Current guidelines recommend using functional sensitivity to define the sensitivity of Tg methods. Functional sensitivity is the lowest Tg concentration that can be measured with 20% coefficient of variation determined by multiple measurements over a period of 6 to 12 months. First generation Tg assays , such as radioimmunoassay and many immunometric assays, have a functional sensitivity of 0.5 to 1.0 ng/mL. First generation assays are too insensitive to detect tumor recurrence without TSH stimulation. A Tg level above 2.0 ng/mL after a 72 hour rhTSH stimulation is considered to be a risk factor for recurrent tumor. However, this fixed cutoff point has been shown to have a low positive predictive value for disease of only 50%.
Newer second generation immunometric assays for Tg have a functional sensitivity of 0.05 to 0.1 ng/mL. These assays are sensitive enough to detect tumor recurrence and obviate the need for rhTSH stimulation as long as thyroglobulin antibody is not present. Unstimulated serum Tg levels <0.1 ng/mL during follow-up exclude thyroid cancer recurrence, except in patients with thyroglobulin antibodies and in very rare individuals with highly dedifferentiated tumors (J Clin Endocrinol Metab 2007;92:82-87).
Serum concentrations of Tg are highly specific for thyroid tissue in the body, but are not specific for malignancy. Elevated thyroglobulin serum levels may also be found in patients with endemic and multinodular goiter, Grave's disease, congenital TBG deficiency, benign adenomas, and acute thyroiditis.

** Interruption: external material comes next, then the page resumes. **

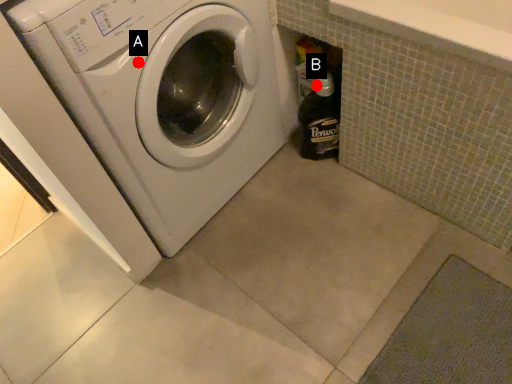 Question: Two points are circled on the image, labeled by A and B beside each circle. Which point is farther from the camera taking this photo?

Choices:
 (A) A is further
 (B) B is further

Answer: (B)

A high dose hook effect can occur when using immumetric assays to measure very high concentrations of Tg. Very high concentrations overwhelm, the assays binding capacity and produce falsely low values. Hook effect should be considered when measuring Tg in saline wash-outs of biopsy needles, where Tg concentration may exceed 10,000 ng/mL.
Both thyroglobulin antibodies and human anti-mouse antibodies (HAMA) may interfere with Tg assays. Tg antibodies can cause falsely low or undetectable Tg levels that may mask the presence of tumor recurrence.
HAMA bind to murine monoclonal antibody used in the Tg immunoassay and produce a false signal. Most immunometric Tg assays contain blocking reagents to minimize interference from HAMA. Very high concentrations of HAMA can overwhelm these blocking reagents and produce a falsely elevated Tg level that may lead to unnecessary imaging or radioiodine treatment. Physicians should suspect HAMA when the Tg concentration does not correlate with a patient’s clinical condition or when Tg concentration does not increase after TSH stimulation.
Reference range for thyroglobulin is 0 – 35 ng/mL.